Parsing meta.bin for Imagenet in torchvision

paganpasta · June 7, 2020, 10:23am

The ImageNet class allows to load the data from the image directory. As we know, we need to download the data before hand as it is not longer supported.

My concern is regarding parsing the meta.bin file which is supposed to be in devkit folder. Let’s focus on classification task. Therefore, devkit/data/ILVSRC2015_clsloc_validation_ground_truth.txt and devkit/data/meta_clsloc.mat are firstly needed to be renamed in order to be read successfully.

The function parse_meta is unable to parse the data still. I found that the below modifications help.

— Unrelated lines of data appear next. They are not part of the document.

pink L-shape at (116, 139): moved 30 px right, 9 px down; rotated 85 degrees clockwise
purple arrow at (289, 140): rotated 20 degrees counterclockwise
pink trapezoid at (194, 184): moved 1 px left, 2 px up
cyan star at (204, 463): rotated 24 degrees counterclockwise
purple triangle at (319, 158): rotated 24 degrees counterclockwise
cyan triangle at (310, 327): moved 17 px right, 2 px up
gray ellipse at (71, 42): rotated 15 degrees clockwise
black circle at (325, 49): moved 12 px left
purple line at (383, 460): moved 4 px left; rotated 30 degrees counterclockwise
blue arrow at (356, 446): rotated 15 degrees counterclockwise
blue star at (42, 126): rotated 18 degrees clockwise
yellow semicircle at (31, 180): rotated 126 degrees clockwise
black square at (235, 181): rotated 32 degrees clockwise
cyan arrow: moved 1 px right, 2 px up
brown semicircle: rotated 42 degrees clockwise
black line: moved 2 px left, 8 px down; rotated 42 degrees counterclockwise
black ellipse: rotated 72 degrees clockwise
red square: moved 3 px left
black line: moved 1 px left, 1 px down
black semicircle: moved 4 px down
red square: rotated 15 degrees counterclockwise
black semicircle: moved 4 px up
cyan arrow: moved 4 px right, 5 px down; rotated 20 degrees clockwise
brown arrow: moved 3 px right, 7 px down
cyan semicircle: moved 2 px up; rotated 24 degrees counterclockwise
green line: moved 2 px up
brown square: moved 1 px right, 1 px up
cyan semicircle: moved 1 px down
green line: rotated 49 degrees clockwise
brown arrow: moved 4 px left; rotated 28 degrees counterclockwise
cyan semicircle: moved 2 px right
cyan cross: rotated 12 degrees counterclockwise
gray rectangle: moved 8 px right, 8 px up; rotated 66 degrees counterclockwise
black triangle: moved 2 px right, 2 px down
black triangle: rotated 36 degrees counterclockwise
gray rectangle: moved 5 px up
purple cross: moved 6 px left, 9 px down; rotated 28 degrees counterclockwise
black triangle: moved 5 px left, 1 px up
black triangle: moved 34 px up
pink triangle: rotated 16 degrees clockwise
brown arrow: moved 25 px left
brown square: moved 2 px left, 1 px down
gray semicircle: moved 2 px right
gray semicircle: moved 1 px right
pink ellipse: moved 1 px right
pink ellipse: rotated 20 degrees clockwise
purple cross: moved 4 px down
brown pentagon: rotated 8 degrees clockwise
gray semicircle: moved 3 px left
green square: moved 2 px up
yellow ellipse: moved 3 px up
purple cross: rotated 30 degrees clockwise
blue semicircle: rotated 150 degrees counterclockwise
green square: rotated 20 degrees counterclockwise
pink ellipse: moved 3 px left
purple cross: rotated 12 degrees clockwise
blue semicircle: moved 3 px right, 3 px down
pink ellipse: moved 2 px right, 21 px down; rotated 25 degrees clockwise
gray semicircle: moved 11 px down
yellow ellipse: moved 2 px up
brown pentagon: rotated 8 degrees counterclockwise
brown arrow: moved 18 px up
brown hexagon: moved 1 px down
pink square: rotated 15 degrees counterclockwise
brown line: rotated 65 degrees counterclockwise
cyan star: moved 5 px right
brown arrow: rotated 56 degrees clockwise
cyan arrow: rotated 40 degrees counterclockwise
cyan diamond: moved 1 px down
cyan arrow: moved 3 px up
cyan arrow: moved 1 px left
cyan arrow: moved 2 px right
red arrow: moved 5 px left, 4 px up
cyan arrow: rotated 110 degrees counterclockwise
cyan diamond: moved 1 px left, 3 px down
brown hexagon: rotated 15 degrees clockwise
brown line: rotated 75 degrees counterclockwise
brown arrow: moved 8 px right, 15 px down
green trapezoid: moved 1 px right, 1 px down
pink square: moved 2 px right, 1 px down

def parse_meta(devkit_root, path='data', filename='meta.mat'):
    import scipy.io as sio

    metafile = os.path.join(devkit_root, path, filename)
    meta = sio.loadmat(metafile, squeeze_me=True)['synsets']
    # nums_children = list(zip(*meta))[4]
    # meta = [meta[idx] for idx, num_children in enumerate(nums_children)
    #         if num_children == 0]
    idcs, wnids, classes = list(zip(*meta))[:3]
    classes = [tuple(clss.split(', ')) for clss in classes]
    idx_to_wnid = {idx: wnid for idx, wnid in zip(idcs, wnids)}
    wnid_to_classes = {wnid: clss for wniddef parse_meta(devkit_root, path='data', filename='meta.mat'):

For example, meta just after reading from filename appears like [(1, n02119789, 'kit fox, vulpis macrotis', 'some description', 1300),(...),...] . I am not sure what is the purpose of the lines I have commented. uncommented version results in meta = [ ].
Can someone confirm if this is the right approach? Or am I looking into wrong meta files. I downloaded the dataset from academic torrent. Pytorch version: 1.3.0
Below is a sample snippet to replicate the problem.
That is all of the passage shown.